Let’s go over some of the things that raise a red flag:

  • Heavy Rainfall: Especially in a short amount of time. Look at the weather forecasts and pay attention to rainfall rates.
  • Early Snowmelt: Rapid snowmelt on the still-frozen ground. If officials indicate such a possibility, it could be a sign of a flash flood.
  • Rising Water Levels: One of the most evident warning signs is a sudden increase in the water level of rivers, streams, or even small channels.
  • Changes in the Water Itself: A noticeable change in the color of the stream, often becoming muddy or murky, indicates the presence of sediments and debris and is likely due to increased water flow. If you can see the debris, such as logs, branches, or even rocks, in water bodies, it shows the change in the force and speed of the flowing water, which is a warning sign.
  • Water Pools: These indicate that the soil is oversaturated.
  • Dam or Levee Failures: If you hear the news of these events, be on the lookout.
  • Slow-moving Storms: Watch for slow storms hanging over the same area
  • Hurricanes: These are some of the most devastating types of storms, and they often cause flooding.
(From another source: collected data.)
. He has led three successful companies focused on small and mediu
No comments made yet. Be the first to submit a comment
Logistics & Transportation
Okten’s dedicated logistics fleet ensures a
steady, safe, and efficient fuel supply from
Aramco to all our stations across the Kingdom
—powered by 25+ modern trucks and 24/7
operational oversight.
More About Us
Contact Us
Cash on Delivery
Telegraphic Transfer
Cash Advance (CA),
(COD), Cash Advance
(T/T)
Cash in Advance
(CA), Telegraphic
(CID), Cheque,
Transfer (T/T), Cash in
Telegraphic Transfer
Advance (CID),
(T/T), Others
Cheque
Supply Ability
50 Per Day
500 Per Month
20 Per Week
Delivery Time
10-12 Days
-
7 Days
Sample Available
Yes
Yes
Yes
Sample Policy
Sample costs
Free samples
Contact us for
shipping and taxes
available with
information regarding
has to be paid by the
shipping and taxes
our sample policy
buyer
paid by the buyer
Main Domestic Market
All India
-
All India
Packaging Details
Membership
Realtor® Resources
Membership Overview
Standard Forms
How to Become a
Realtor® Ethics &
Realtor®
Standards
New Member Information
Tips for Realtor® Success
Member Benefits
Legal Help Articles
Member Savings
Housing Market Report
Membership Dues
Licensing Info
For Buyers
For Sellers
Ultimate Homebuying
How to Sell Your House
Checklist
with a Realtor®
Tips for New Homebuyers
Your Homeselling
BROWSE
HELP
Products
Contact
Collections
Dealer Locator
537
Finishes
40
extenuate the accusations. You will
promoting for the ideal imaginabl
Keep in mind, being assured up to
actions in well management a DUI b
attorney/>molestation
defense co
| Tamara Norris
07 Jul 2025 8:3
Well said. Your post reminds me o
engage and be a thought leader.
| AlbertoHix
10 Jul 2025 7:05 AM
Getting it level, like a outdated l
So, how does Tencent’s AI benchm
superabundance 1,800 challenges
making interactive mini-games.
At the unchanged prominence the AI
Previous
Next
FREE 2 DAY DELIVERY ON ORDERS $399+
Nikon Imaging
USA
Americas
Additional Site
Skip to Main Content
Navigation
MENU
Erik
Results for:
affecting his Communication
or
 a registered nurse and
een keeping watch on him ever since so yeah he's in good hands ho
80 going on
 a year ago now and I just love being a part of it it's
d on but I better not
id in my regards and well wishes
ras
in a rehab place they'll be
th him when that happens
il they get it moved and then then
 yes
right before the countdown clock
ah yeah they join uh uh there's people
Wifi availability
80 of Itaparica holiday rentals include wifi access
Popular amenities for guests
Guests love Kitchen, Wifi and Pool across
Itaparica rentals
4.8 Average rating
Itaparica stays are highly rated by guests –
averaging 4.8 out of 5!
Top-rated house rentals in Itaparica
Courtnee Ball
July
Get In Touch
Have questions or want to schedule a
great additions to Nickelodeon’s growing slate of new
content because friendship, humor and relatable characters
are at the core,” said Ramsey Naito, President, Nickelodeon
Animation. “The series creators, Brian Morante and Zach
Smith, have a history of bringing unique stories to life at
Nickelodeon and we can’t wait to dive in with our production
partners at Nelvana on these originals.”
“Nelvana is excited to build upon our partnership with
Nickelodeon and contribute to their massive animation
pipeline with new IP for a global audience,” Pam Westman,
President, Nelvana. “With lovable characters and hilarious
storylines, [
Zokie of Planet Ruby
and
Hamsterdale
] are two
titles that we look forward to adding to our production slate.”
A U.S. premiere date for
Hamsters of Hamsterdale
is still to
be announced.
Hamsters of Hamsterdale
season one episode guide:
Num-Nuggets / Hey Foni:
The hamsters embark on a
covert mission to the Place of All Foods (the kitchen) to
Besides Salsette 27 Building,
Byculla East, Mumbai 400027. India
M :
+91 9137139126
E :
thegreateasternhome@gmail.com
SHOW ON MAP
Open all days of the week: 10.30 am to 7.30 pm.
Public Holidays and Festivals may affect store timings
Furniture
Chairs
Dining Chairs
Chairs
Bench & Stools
How to Prepare for a Flood

Now that you know flash flood warning signs, here are some things you can do to be prepared:

  • Stay Informed: This is crucial for flood preparedness. Follow weather forecasts, listen to local news, and use emergency alert systems (National Weather Service has the Flood Warning and Flood Watch systems). 
  • Know Your Risk: Use flood maps, available on FEMA’s website, to identify flood-prone areas in your community.
  • Secure Important Documents: Place documents like insurance policies, medical records, and identification in a waterproof container.
  • Flood Insurance: We strongly recommend obtaining flood insurance. Standard homeowners’ insurance typically does not cover flood damage. Flood insurance can be purchased through the NFIP.
  • Elevate Utilities: Get electrical components and utilities above potential flood levels to minimize damage and ensure a safer recovery process.
  • Emergency Supplies Kit: Have an emergency supplies kit containing essentials such as non-perishable food, water, medications, flashlight, batteries, and a first aid kit.
  • Evacuation Plan: Know the designated evacuation routes, have transportation arrangements, and follow local authorities’ instructions.
  • Communication Plan: Establish contact points for family members, have a battery-powered or hand-crank radio for updates, and consider using text messages during emergencies.
  • Protect Your Home: Install sump pumps, check and maintain gutters and downspouts, and consider using sandbags to divert water away from your property.
  • Post-Flood Actions: Avoid returning home until authorities declare it safe, document the damage for insurance claims, and seek professional assistance for cleanup and repairs.


Flooding is a difficult topic, but hopefully this post was helpful to you. Make sure to check more government resources to stay up-to-date if you’re concerned about flooding.